§ Exercise description:
Every line of the data below must be given again exactly.

§ Available records:
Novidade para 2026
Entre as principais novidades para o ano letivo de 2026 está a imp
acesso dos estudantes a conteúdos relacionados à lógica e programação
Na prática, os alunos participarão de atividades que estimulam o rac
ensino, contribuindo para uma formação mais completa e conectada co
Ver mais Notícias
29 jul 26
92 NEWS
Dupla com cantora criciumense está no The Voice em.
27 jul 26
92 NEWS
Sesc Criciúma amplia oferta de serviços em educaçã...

§ Task solution:
Novidade para 2026
Entre as principais novidades para o ano letivo de 2026 está a imp
acesso dos estudantes a conteúdos relacionados à lógica e programação
Na prática, os alunos participarão de atividades que estimulam o rac
ensino, contribuindo para uma formação mais completa e conectada co
Ver mais Notícias
29 jul 26
92 NEWS
Dupla com cantora criciumense está no The Voice em.
27 jul 26
92 NEWS
Sesc Criciúma amplia oferta de serviços em educaçã...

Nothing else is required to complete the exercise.